▶ _Task item_
If a line in the material below has the string "今日在线商品数", copy it out.

▶ _Dataset records_
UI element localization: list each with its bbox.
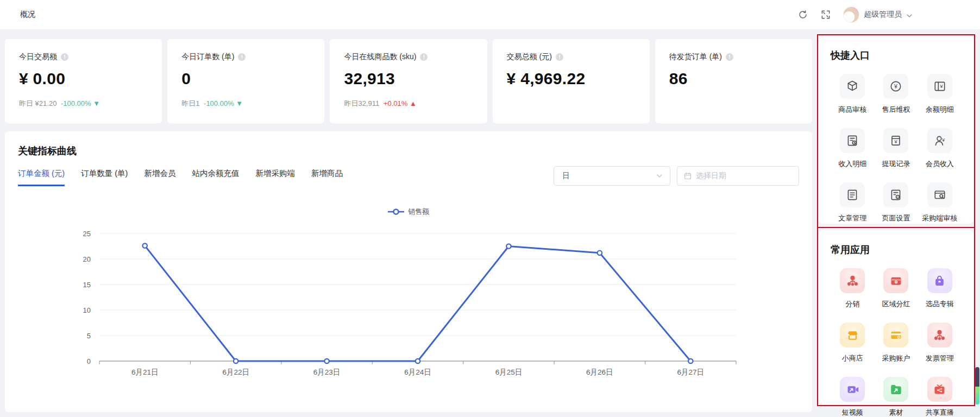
user-name: 超级管理员: [864, 10, 902, 20]
common-app-item[interactable]: 发票管理: [926, 323, 954, 363]
stat-card: 今日订单数 (单)!0昨日1 -100.00% ▼: [167, 39, 324, 123]
quick-entry-item[interactable]: 收入明细: [838, 128, 866, 169]
svg-text:6月21日: 6月21日: [131, 368, 159, 376]
svg-text:10: 10: [83, 306, 91, 314]
common-app-item[interactable]: 选品专辑: [926, 268, 954, 309]
svg-text:5: 5: [87, 332, 91, 340]
quick-entry-item[interactable]: 采购端审核: [922, 182, 957, 223]
quick-entry-item-label: 提现记录: [882, 159, 910, 169]
member-income-icon: ¥: [927, 128, 952, 153]
common-app-item[interactable]: 素材: [883, 377, 908, 417]
info-icon[interactable]: !: [420, 53, 428, 61]
annotation-divider-line: [817, 227, 975, 228]
common-app-item-label: 选品专辑: [926, 299, 954, 309]
stat-card-value: ¥ 4,969.22: [507, 70, 636, 88]
quick-entry-grid: 商品审核¥售后维权¥余额明细收入明细¥提现记录¥会员收入文章管理页面设置采购端审…: [831, 74, 962, 223]
info-icon[interactable]: !: [726, 53, 733, 61]
common-app-item[interactable]: 采购账户: [882, 323, 910, 363]
period-select-value: 日: [562, 171, 656, 181]
svg-text:6月25日: 6月25日: [495, 368, 523, 376]
metric-tab[interactable]: 订单数量 (单): [81, 168, 128, 186]
quick-entry-item-label: 余额明细: [926, 105, 954, 115]
stat-card-subtext: 昨日1 -100.00% ▼: [181, 99, 310, 109]
legend-label: 销售额: [408, 207, 429, 217]
svg-text:15: 15: [83, 281, 91, 289]
fullscreen-icon[interactable]: [820, 9, 831, 20]
stat-card-label: 今日交易额!: [19, 52, 148, 62]
shared-live-icon: [927, 377, 952, 402]
quick-entry-item-label: 商品审核: [838, 105, 866, 115]
svg-text:6月27日: 6月27日: [677, 368, 705, 376]
quick-entry-item[interactable]: 文章管理: [838, 182, 866, 223]
common-app-item[interactable]: 短视频: [840, 377, 865, 417]
chevron-down-icon: [656, 172, 663, 180]
common-apps-grid: 分销区域分红选品专辑小商店采购账户发票管理短视频素材共享直播: [831, 268, 962, 417]
legend-item-sales[interactable]: 销售额: [388, 207, 429, 217]
stat-card-label-text: 待发货订单 (单): [669, 52, 722, 62]
refresh-icon[interactable]: [797, 9, 808, 20]
top-bar: 概况 超级管理员: [0, 0, 980, 30]
quick-entry-item-label: 收入明细: [838, 159, 866, 169]
common-app-item[interactable]: 分销: [840, 268, 865, 309]
scrollbar-thumb[interactable]: [975, 367, 979, 387]
svg-text:6月24日: 6月24日: [404, 368, 431, 376]
svg-text:¥: ¥: [894, 83, 898, 90]
page-title: 概况: [20, 10, 35, 20]
common-app-item[interactable]: 区域分红: [882, 268, 910, 309]
scrollbar[interactable]: [975, 367, 979, 405]
shop-icon: [840, 323, 865, 348]
metric-tab[interactable]: 订单金额 (元): [18, 168, 65, 186]
common-app-item[interactable]: 小商店: [840, 323, 865, 363]
quick-entry-item[interactable]: 商品审核: [838, 74, 866, 115]
stat-prev-value: 昨日 ¥21.20: [19, 99, 56, 108]
quick-entry-item-label: 会员收入: [926, 159, 954, 169]
quick-entry-item[interactable]: 页面设置: [882, 182, 910, 223]
stat-prev-value: 昨日1: [181, 99, 199, 108]
stat-card-label-text: 今日在线商品数 (sku): [344, 52, 416, 62]
stat-card-value: 86: [669, 70, 798, 88]
purchase-account-icon: [883, 323, 908, 348]
green-indicator[interactable]: [975, 387, 979, 405]
sales-chart: 05101520256月21日6月22日6月23日6月24日6月25日6月26日…: [18, 224, 799, 394]
stat-card-label: 待发货订单 (单)!: [669, 52, 798, 62]
panel-title: 关键指标曲线: [18, 144, 799, 157]
stat-card-label-text: 今日交易额: [19, 52, 57, 62]
common-app-item-label: 发票管理: [926, 353, 954, 363]
quick-entry-item[interactable]: ¥售后维权: [882, 74, 910, 115]
quick-entry-item[interactable]: ¥余额明细: [926, 74, 954, 115]
quick-entry-item[interactable]: ¥提现记录: [882, 128, 910, 169]
user-avatar: [843, 7, 859, 23]
quick-entry-item-label: 采购端审核: [922, 213, 957, 223]
metric-tab[interactable]: 站内余额充值: [192, 168, 239, 186]
common-apps-card: 常用应用 分销区域分红选品专辑小商店采购账户发票管理短视频素材共享直播: [819, 230, 973, 404]
distribution-icon: [840, 268, 865, 293]
quick-entry-card: 快捷入口 商品审核¥售后维权¥余额明细收入明细¥提现记录¥会员收入文章管理页面设…: [819, 36, 973, 224]
common-app-item[interactable]: 共享直播: [926, 377, 954, 417]
metric-tab[interactable]: 新增采购端: [255, 168, 295, 186]
stat-card-label-text: 今日订单数 (单): [181, 52, 234, 62]
stat-card-label: 今日订单数 (单)!: [181, 52, 310, 62]
stat-card-label: 交易总额 (元)!: [507, 52, 636, 62]
sales-chart-svg: 05101520256月21日6月22日6月23日6月24日6月25日6月26日…: [18, 224, 799, 391]
quick-entry-item[interactable]: ¥会员收入: [926, 128, 954, 169]
metric-tab[interactable]: 新增商品: [311, 168, 343, 186]
info-icon[interactable]: !: [556, 53, 563, 61]
info-icon[interactable]: !: [61, 53, 68, 61]
info-icon[interactable]: !: [238, 53, 246, 61]
album-icon: [927, 268, 952, 293]
material-icon: [883, 377, 908, 402]
user-menu[interactable]: 超级管理员: [843, 7, 913, 23]
common-app-item-label: 短视频: [842, 408, 863, 417]
stat-card: 今日在线商品数 (sku)!32,913昨日32,911 +0.01% ▲: [330, 39, 487, 123]
stat-card-subtext: 昨日 ¥21.20 -100.00% ▼: [19, 99, 148, 109]
metric-tab[interactable]: 新增会员: [144, 168, 175, 186]
common-app-item-label: 素材: [889, 408, 903, 417]
svg-text:0: 0: [87, 357, 91, 365]
legend-marker-icon: [388, 208, 404, 215]
calendar-icon: [684, 172, 692, 180]
period-select[interactable]: 日: [554, 166, 670, 186]
date-picker[interactable]: 选择日期: [677, 166, 799, 186]
common-app-item-label: 分销: [845, 299, 859, 309]
metric-tabs: 订单金额 (元)订单数量 (单)新增会员站内余额充值新增采购端新增商品: [18, 168, 343, 186]
common-app-item-label: 区域分红: [882, 299, 910, 309]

▶ _Response for this exercise_
stat-card-label-text: 今日在线商品数 (sku): [344, 52, 416, 62]
stat-card: 今日在线商品数 (sku)!32,913昨日32,911 +0.01% ▲: [330, 39, 487, 123]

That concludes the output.